◆ Your task ◆
Lines below starting with the line with "profunda y eterna, no por la cantidad de" and going on through the line with "discos, sino por la…" must be output exactly; the rest of the records must be left out.

Extracted records:
▶

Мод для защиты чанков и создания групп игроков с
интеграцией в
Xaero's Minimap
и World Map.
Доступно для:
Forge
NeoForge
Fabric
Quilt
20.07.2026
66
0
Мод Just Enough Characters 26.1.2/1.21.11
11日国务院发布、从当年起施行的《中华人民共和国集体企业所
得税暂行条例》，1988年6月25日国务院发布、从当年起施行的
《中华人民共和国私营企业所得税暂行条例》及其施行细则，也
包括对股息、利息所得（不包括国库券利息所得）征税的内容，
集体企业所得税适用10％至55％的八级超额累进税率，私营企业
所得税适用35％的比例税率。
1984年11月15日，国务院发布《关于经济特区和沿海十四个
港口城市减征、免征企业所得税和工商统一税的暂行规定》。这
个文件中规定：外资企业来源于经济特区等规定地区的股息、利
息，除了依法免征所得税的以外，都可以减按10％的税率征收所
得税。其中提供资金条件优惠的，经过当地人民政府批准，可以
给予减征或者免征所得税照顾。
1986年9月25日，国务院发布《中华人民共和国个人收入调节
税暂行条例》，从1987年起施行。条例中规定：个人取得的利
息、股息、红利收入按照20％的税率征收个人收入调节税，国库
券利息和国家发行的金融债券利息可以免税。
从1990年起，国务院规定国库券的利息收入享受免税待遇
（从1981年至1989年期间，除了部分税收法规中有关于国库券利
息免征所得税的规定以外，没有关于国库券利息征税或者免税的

◀
▶

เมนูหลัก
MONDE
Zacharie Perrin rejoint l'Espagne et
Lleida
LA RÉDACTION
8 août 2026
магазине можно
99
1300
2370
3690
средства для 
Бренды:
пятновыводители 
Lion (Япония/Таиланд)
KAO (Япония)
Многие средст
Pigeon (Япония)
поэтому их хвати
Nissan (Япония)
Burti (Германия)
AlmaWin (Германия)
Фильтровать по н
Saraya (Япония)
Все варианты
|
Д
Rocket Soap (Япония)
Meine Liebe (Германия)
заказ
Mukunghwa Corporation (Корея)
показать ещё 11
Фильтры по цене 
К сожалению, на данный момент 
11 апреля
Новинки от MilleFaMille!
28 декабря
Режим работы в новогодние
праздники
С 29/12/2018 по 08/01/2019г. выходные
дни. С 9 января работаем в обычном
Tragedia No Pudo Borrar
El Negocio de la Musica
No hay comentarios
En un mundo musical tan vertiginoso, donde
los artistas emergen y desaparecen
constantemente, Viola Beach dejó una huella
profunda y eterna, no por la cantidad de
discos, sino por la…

◀
▶

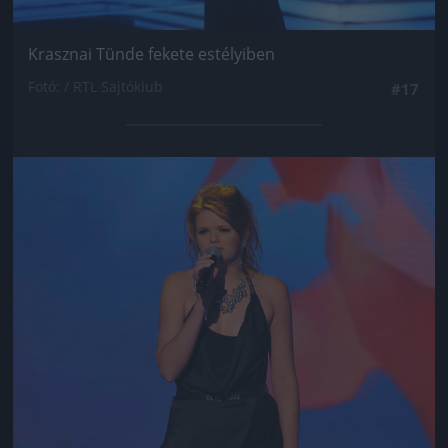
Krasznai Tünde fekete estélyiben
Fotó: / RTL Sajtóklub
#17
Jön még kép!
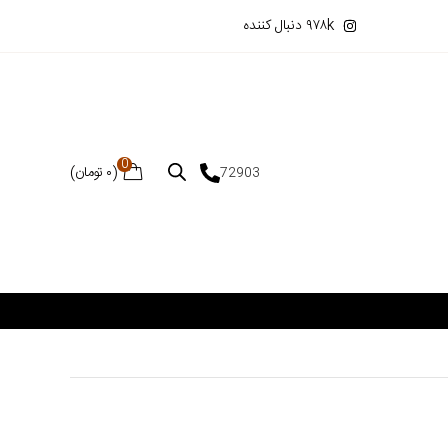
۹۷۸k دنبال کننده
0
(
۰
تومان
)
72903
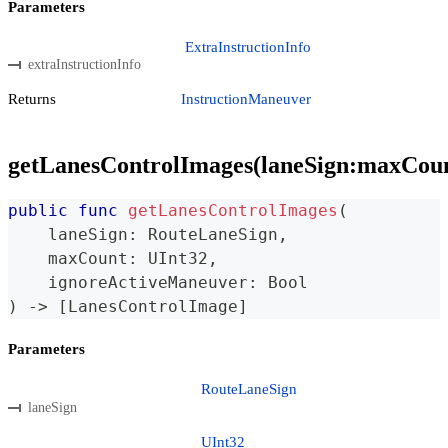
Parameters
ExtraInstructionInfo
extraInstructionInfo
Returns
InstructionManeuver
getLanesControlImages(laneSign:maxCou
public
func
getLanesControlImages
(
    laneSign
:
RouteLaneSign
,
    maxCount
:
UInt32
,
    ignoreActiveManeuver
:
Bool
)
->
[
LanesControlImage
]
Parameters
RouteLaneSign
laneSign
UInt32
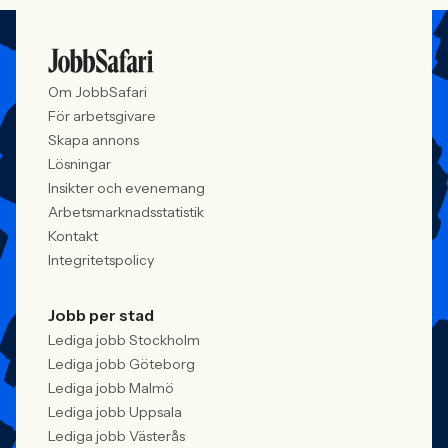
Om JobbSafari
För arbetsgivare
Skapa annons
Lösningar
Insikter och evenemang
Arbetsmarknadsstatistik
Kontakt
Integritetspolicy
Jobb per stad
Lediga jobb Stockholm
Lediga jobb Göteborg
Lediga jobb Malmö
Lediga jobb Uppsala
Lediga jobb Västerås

◀

◆ The answer ◆
profunda y eterna, no por la cantidad de
discos, sino por la…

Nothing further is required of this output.